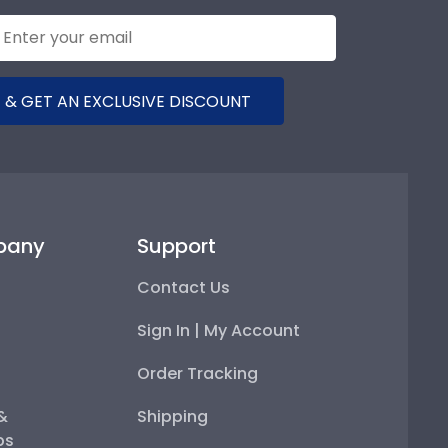
 & GET AN EXCLUSIVE DISCOUNT
pany
Support
Contact Us
Sign In | My Account
Order Tracking
 &
Shipping
ps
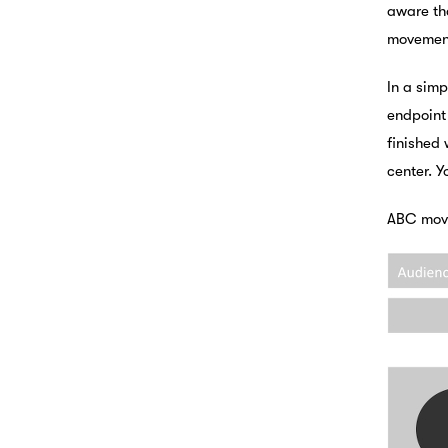
aware th
movemen
In a simp
endpoint
finished 
center. Y
ABC move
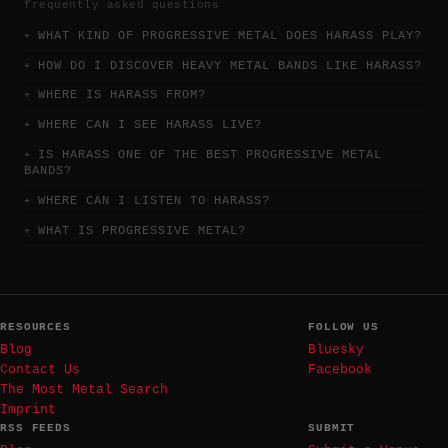
frequently asked questions
WHAT KIND OF PROGRESSIVE METAL DOES HARASS PLAY?
HOW DO I DISCOVER HEAVY METAL BANDS LIKE HARASS?
WHERE IS HARASS FROM?
WHERE CAN I SEE HARASS LIVE?
IS HARASS ONE OF THE BEST PROGRESSIVE METAL
BANDS?
WHERE CAN I LISTEN TO HARASS?
WHAT IS PROGRESSIVE METAL?
RESOURCES
FOLLOW US
Blog
Bluesky
Contact Us
Facebook
The Most Metal Search
Imprint
RSS FEEDS
SUBMIT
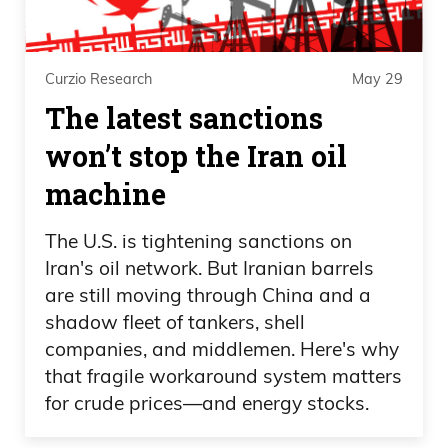
Curzio Research
May 29
The latest sanctions
won’t stop the Iran oil
machine
The U.S. is tightening sanctions on
Iran's oil network. But Iranian barrels
are still moving through China and a
shadow fleet of tankers, shell
companies, and middlemen. Here's why
that fragile workaround system matters
for crude prices—and energy stocks.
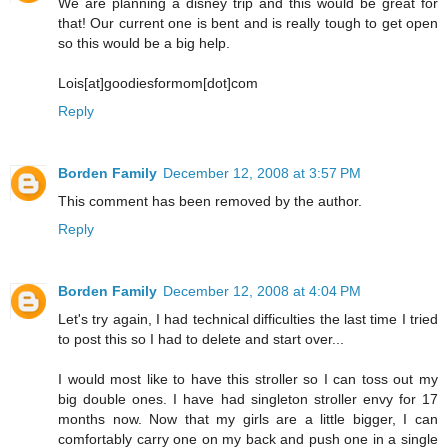
We are planning a disney trip and this would be great for
that! Our current one is bent and is really tough to get open
so this would be a big help.
Lois[at]goodiesformom[dot]com
Reply
Borden Family
December 12, 2008 at 3:57 PM
This comment has been removed by the author.
Reply
Borden Family
December 12, 2008 at 4:04 PM
Let's try again, I had technical difficulties the last time I tried
to post this so I had to delete and start over...
I would most like to have this stroller so I can toss out my
big double ones. I have had singleton stroller envy for 17
months now. Now that my girls are a little bigger, I can
comfortably carry one on my back and push one in a single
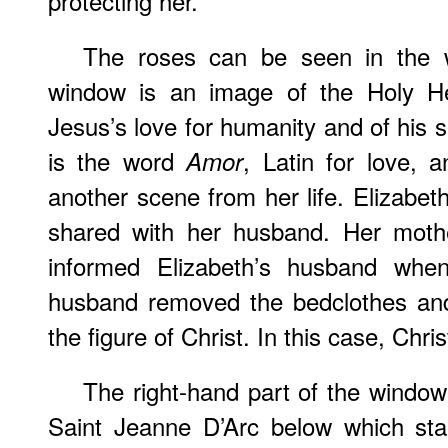
protecting her.
The roses can be seen in the w
window is an image of the Holy He
Jesus’s love for humanity and of his s
is the word
, Latin for love, 
Amor
another scene from her life. Elizabeth
shared with her husband. Her mothe
informed Elizabeth’s husband wh
husband removed the bedclothes and 
the figure of Christ. In this case, Chri
The right-hand part of the windo
Saint Jeanne D’Arc below which sta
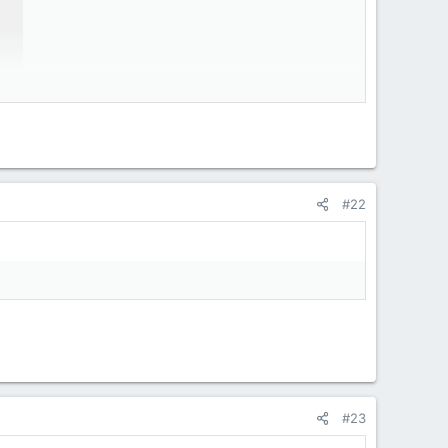
#22
#23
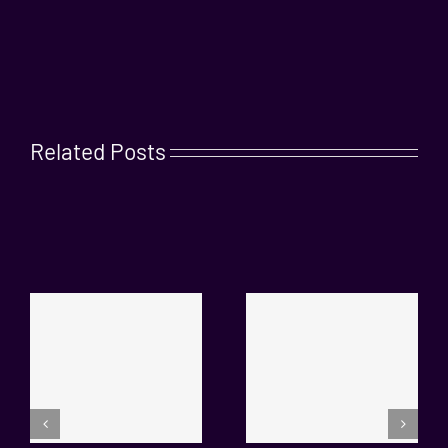
Related Posts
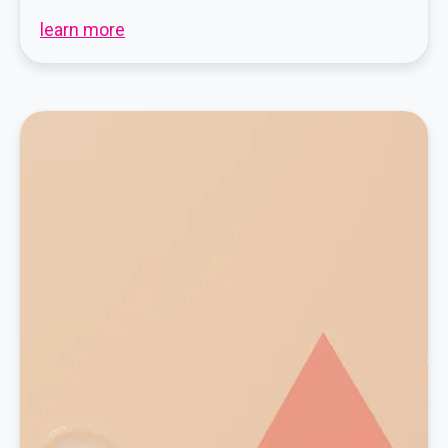
learn more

-----

> Exercise description
Print the complete listing exactly as it stands, without its pictures.

> Task solution
 & GET AN EXCLUSIVE DISCOUNT
pany
Support
Contact Us
Sign In | My Account
Order Tracking
 &
Shipping
ps
aware th
movemen
In a simp
endpoint
finished 
center. Y
ABC move
frequently asked questions
WHAT KIND OF PROGRESSIVE METAL DOES HARASS PLAY?
HOW DO I DISCOVER HEAVY METAL BANDS LIKE HARASS?
WHERE IS HARASS FROM?
WHERE CAN I SEE HARASS LIVE?
IS HARASS ONE OF THE BEST PROGRESSIVE METAL
BANDS?
WHERE CAN I LISTEN TO HARASS?
WHAT IS PROGRESSIVE METAL?
RESOURCES
FOLLOW US
Blog
Bluesky
Contact Us
Facebook
The Most Metal Search
Imprint
RSS FEEDS
SUBMIT
Curzio Research
May 29
The latest sanctions
won’t stop the Iran oil
machine
The U.S. is tightening sanctions on
Iran's oil network. But Iranian barrels
are still moving through China and a
shadow fleet of tankers, shell
companies, and middlemen. Here's why
that fragile workaround system matters
for crude prices—and energy stocks.
We are planning a disney trip and this would be great for
that! Our current one is bent and is really tough to get open
so this would be a big help.
Lois[at]goodiesformom[dot]com
Reply
Borden Family
December 12, 2008 at 3:57 PM
This comment has been removed by the author.
Reply
Borden Family
December 12, 2008 at 4:04 PM
Let's try again, I had technical difficulties the last time I tried
to post this so I had to delete and start over...
I would most like to have this stroller so I can toss out my
big double ones. I have had singleton stroller envy for 17
months now. Now that my girls are a little bigger, I can
comfortably carry one on my back and push one in a single
protecting her.
The roses can be seen in the w
window is an image of the Holy He
Jesus’s love for humanity and of his s
is the word
, Latin for love, 
Amor
another scene from her life. Elizabeth
shared with her husband. Her mothe
informed Elizabeth’s husband wh
husband removed the bedclothes and 
the figure of Christ. In this case, Chri
The right-hand part of the windo
Saint Jeanne D’Arc below which sta
#22
#23
Related Posts
learn more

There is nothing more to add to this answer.